As the original date I’d planned for passed us by, I stopped telling people that we were waiting to get married so we could save money. Instead, my answer to the question of setting a date became a sullen and defeated, “never,” followed by leaving the conversation as quickly as possible. I was also afraid of what people might think if we eloped, went to the courthouse, or cut corners in any way. What would that say about me? Weddings were tied to this very specific number in my head, a number that was frankly impossible. As a couple, we were above the poverty line by a fingernail or two at best. The fear went hand in hand with depression, which I wrestled with for a long time. Therapy, like date nights, health care, and regular haircuts, was not something we could afford.

I’d love to say that I came to my senses before we turned the corner financially, but I didn’t. I ignored all signs of our financial improvement: moving into our own place, finally finding a bit of money to start and grow a savings account, a bit of contract design work, adopting our second cat. It still wasn’t enough for me to let go of that perfect amount of money. We couldn’t start planning, not yet. Things were still in repair, not good enough. Maybe in another year.

Then, right after a summer of non-stop contract work that left Bryan and me more financially stable than we’d been since college, I snapped. The number of people we knew who’d gotten engaged after us and married before us constantly irked me. I paced our tiny living room and complained to Bryan, as I had many times before: it just wasn’t fair, why couldn’t we be married? Didn’t we deserve to move on from engagement purgatory?

Bryan, in his infinite boy wisdom, blinked at me and said, “We can.” He’d said it plenty of times before, but I had not been in the frame of mind to believe him. This time, I didn’t talk him down to waiting until we had more money saved. I still don’t really know what exactly made me back off my soapbox of perfection or nothing. It was probably a combination of being inspired by my having a little bit of career success and reading a lot of back posts on A Practical Wedding and 2000 Dollar Wedding.

The point that Bryan’s two-word statement finally hammered home was this: We might not have the exact amount we wanted to spend right then, we might not be in the best place, and we might get everything all backwards and upside down (because, seriously, I’ve never done this before); but we could work around all of that. However it happened, if I wanted to be married then I just needed to, in the words of the amazing Tim Gunn, “Make it work.” There would never be a perfect amount to spend, and there would never be a perfect time to spend it.

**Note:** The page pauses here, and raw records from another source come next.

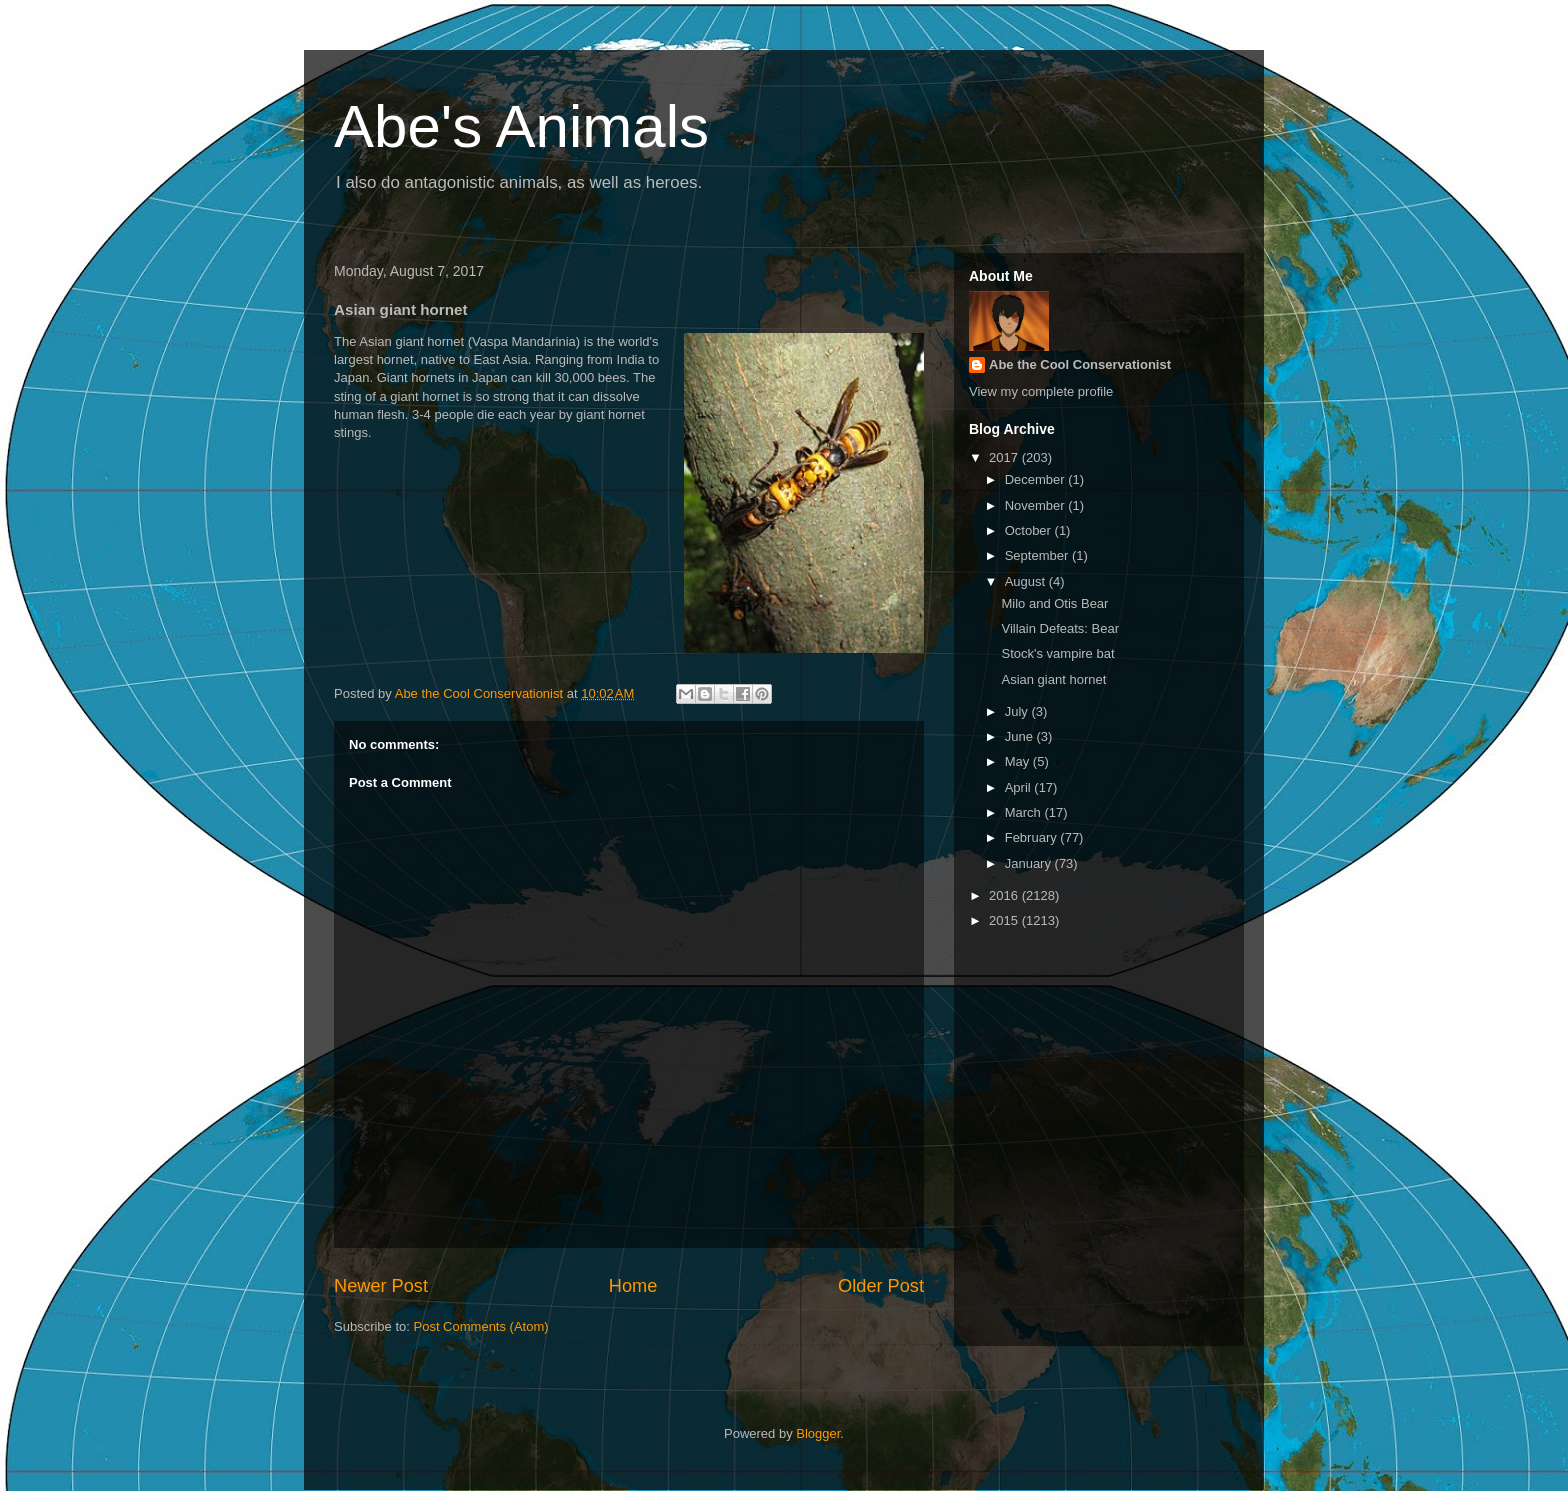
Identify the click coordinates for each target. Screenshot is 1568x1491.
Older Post (881, 1286)
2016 (1005, 895)
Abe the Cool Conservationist (1080, 364)
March (1025, 812)
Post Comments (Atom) (481, 1326)
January (1030, 863)
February (1033, 837)
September (1038, 555)
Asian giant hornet (1053, 679)
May (1019, 761)
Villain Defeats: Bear (1060, 628)
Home (633, 1286)
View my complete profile (1041, 391)
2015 (1005, 920)
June (1021, 736)
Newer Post (381, 1286)
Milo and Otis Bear (1054, 603)
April (1020, 787)
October (1030, 530)
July (1018, 711)
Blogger (818, 1433)
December (1037, 479)
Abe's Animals (521, 126)
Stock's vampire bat (1057, 653)
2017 (1005, 457)
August (1027, 581)
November (1037, 505)
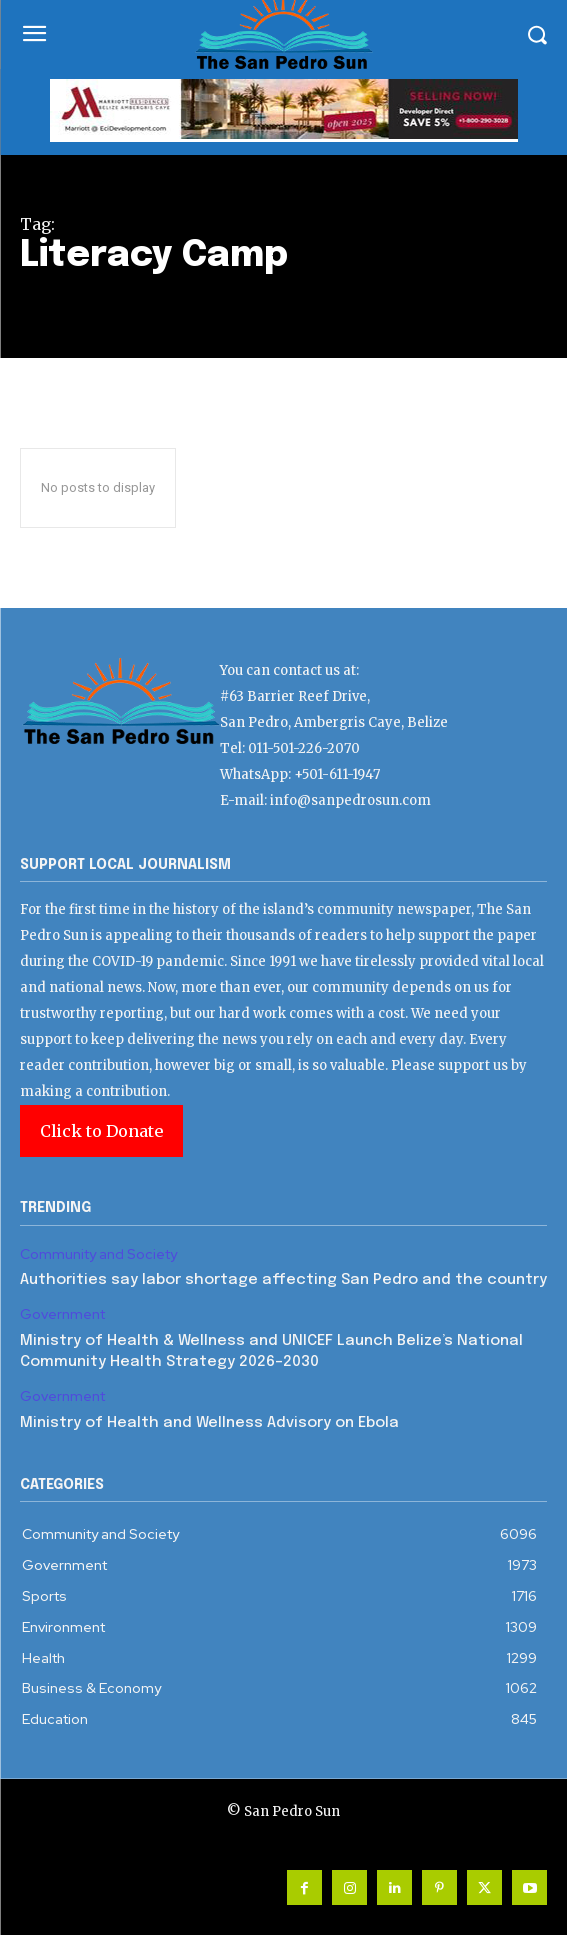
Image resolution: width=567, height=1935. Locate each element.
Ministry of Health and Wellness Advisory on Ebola (209, 1423)
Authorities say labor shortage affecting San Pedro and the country (283, 1280)
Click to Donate (101, 1131)
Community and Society (98, 1254)
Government (62, 1314)
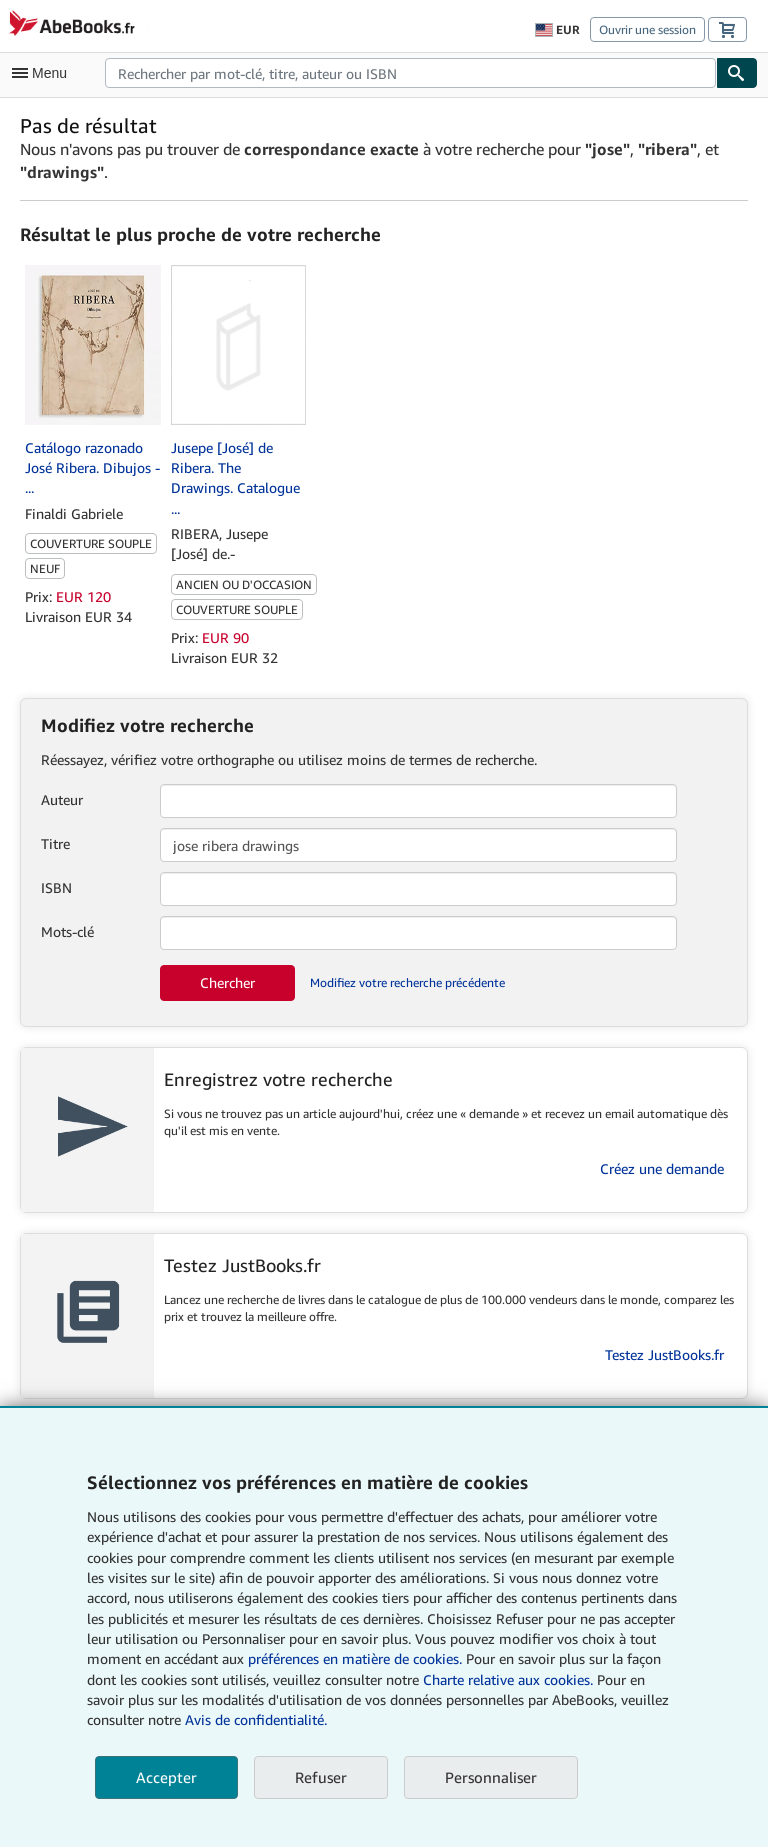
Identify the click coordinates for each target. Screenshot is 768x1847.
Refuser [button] (321, 1777)
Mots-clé (67, 931)
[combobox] (410, 73)
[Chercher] (737, 73)
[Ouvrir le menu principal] (44, 73)
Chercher (227, 982)
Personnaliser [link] (491, 1777)
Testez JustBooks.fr (664, 1354)
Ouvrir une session (647, 29)
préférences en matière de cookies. (355, 1658)
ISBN (56, 887)
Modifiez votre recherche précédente (407, 982)
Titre (55, 843)
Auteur (62, 799)
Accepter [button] (166, 1777)
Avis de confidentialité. (256, 1719)
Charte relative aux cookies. (510, 1679)
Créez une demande (662, 1168)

So we’re making it work. We postponed once since then, when Bryan lost his job and we were short on time more than money. Postponing actually helped us spread out the larger payments we’re making. I could give hard numbers, but honestly they don’t matter. We’re spending on what’s important, cutting what’s not, and refusing to go into debt. I originally started with meticulously kept records and budgets, but stopped updating them about three months ago. Having the full, final tally was only making me second-guess that this was a good idea. In fact, starting was a grand idea. Starting helped me finally move forward in more than just my relationship. It’s still helping.

I’m an imperfect person. I’m about 99.9% certain I won’t have a perfect wedding, but that’s never what I really wanted. What I did need was the assurance that even if our wedding wasn’t perfect, if our marriage wasn’t perfect, we could still work through the imperfections together. For me, it took a couple years of living together and working through daily life without the added stress of wedding planning for me to really wrap my head around that.

Considering I am still two weeks away from the other side of the wedding, I don’t know that I have an ending point. I could say that soon I’ll be done practicing for my marriage, but that’s not true at all. Marriages are mostly practicing, working to improve your relationship on a daily basis. Practice doesn’t always make things perfect, but I’ve definitely gotten better at being a partner over the last few years. So in two weeks I’ll be going into the pros. And I’ll keep practicing every day.